Benefits of an Innovative Finance ISA
You want higher returns and aren’t put off by risk: Peer-to-peer returns will be included in the Innovative Finance ISA from April 2016. This investment option typically offers a rate between 5-10%* and attracts investors who are not satisfied with cash savings rates and are prepared to take risks for potentially higher returns. As with investing in shares, there is no guarantee that you will receive all of your money back if individuals or businesses you lend to do not repay their loans. Peer-to-peer is not protected by the Financial Services Compensation Scheme like cash ISA savings are, although some platforms have some funds put aside to cover investor losses in the case of borrower defaults.
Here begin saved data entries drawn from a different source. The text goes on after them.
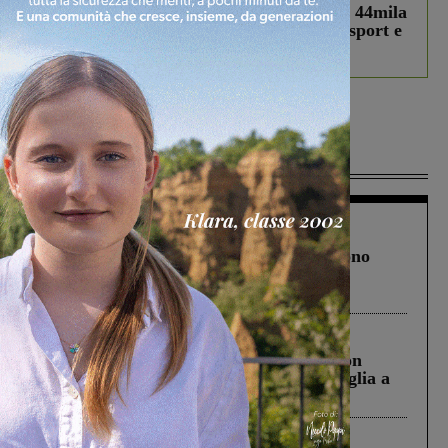
Estra Notizie agosto: Smart Cities, oltre 44mila
studenti coinvolti, torna il bando per lo sport e
debutta il podcast Estrair
Più lette
Cronaca
4 Agosto 2026
Un anno fa la strage in A1 in cui morirono
Gianni, Giulia e Franco. Lo schianto, il
processo, lo stop ai sorpassi fra tir....
Cronaca
3 Agosto 2026
Scomparso da una struttura di Castiglion
Fiorentino l’uomo che aveva ucciso la figlia a
Levane nel 2020
Cronaca
5 Agosto 2026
Peer-to-peer should be used alongside less risky investments, and investors should spread their capital over many different loans to protect their overall return rate from individual borrowers defaulting on their loan
Benefits of Other ISA Types
You want to buy your first home: Help to Buy ISAs are a type of cash ISA launched in late 2015. If you are a first-time buyer saving towards buying a home, the government will boost your savings by 25% up to a bonus limit of £3,000. If you are buying a home with someone else you can each open a Help to Buy ISA, allowing you to receive a bonus of £6,000 if you buy with a partner.
Save money for your children: Junior ISAs allow you to save or invest money for your child, which they can access when they’re 18. You can choose a cash Junior ISA or a stocks and shares Junior ISA depending on whether you wish to save or invest up to a limit of £4080 per year. The Innovative Finance ISA may also be available in Junior ISA form after its launch.
Split your ISA allowance between different types: While you are only able to open one of each type of ISA within a tax year, you can mix and match between cash, stocks and shares, and the Innovative Finance ISA in any combination as long as your combined savings in any type of ISA do not exceed the ISA limit for a year, which is currently £15,240.